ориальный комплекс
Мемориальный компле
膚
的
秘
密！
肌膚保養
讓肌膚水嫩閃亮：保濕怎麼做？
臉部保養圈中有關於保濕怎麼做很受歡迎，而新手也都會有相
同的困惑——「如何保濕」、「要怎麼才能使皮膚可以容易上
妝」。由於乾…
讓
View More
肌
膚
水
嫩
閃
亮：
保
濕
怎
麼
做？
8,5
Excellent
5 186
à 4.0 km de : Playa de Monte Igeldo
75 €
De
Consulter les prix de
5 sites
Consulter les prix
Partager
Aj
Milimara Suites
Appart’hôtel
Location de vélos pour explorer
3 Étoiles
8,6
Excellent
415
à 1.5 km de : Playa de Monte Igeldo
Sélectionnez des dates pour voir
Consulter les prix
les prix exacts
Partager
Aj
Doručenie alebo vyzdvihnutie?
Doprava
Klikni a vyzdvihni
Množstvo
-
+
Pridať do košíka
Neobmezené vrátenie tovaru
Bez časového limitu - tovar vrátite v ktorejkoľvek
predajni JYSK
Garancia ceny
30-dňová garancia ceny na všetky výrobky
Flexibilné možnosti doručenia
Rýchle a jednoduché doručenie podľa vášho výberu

★ ★ ★ ★

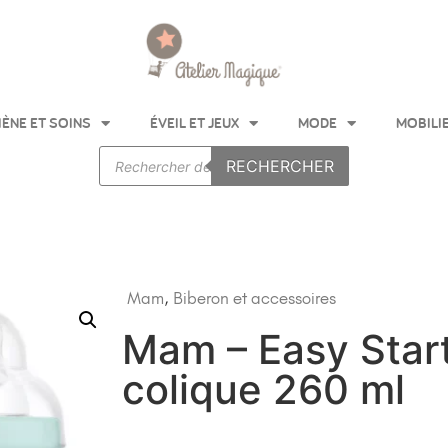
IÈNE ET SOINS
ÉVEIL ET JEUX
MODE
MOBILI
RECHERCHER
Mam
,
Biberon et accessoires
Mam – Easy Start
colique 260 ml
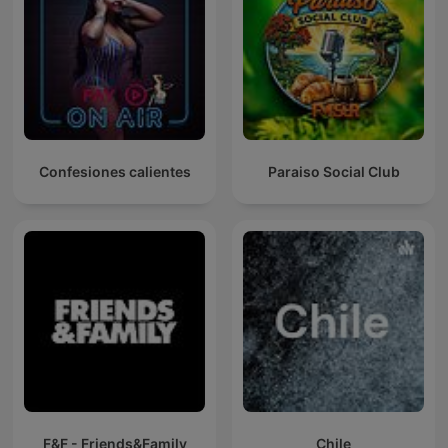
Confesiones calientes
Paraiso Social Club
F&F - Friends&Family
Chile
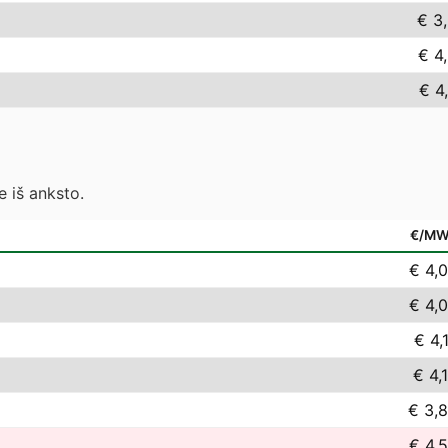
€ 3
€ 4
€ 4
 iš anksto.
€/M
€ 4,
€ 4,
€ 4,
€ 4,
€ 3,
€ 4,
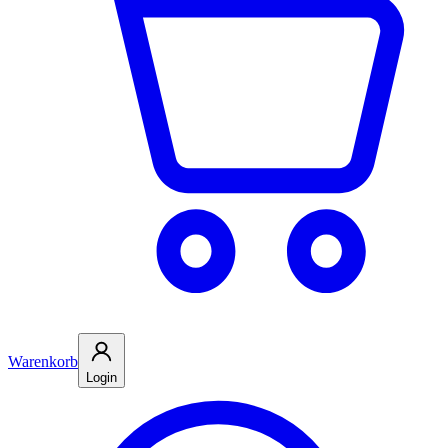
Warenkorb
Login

★ ★ ★ ★

ACTIVITY: Return a word-for-word copy of the lines above from the one holding "ориальный комплекс" through the one holding "Flexibilné možnosti doručenia", with both of them included and nothing besides.

OUTPUT FOR THIS TASK:
ориальный комплекс
Мемориальный компле
膚
的
秘
密！
肌膚保養
讓肌膚水嫩閃亮：保濕怎麼做？
臉部保養圈中有關於保濕怎麼做很受歡迎，而新手也都會有相
同的困惑——「如何保濕」、「要怎麼才能使皮膚可以容易上
妝」。由於乾…
讓
View More
肌
膚
水
嫩
閃
亮：
保
濕
怎
麼
做？
8,5
Excellent
5 186
à 4.0 km de : Playa de Monte Igeldo
75 €
De
Consulter les prix de
5 sites
Consulter les prix
Partager
Aj
Milimara Suites
Appart’hôtel
Location de vélos pour explorer
3 Étoiles
8,6
Excellent
415
à 1.5 km de : Playa de Monte Igeldo
Sélectionnez des dates pour voir
Consulter les prix
les prix exacts
Partager
Aj
Doručenie alebo vyzdvihnutie?
Doprava
Klikni a vyzdvihni
Množstvo
-
+
Pridať do košíka
Neobmezené vrátenie tovaru
Bez časového limitu - tovar vrátite v ktorejkoľvek
predajni JYSK
Garancia ceny
30-dňová garancia ceny na všetky výrobky
Flexibilné možnosti doručenia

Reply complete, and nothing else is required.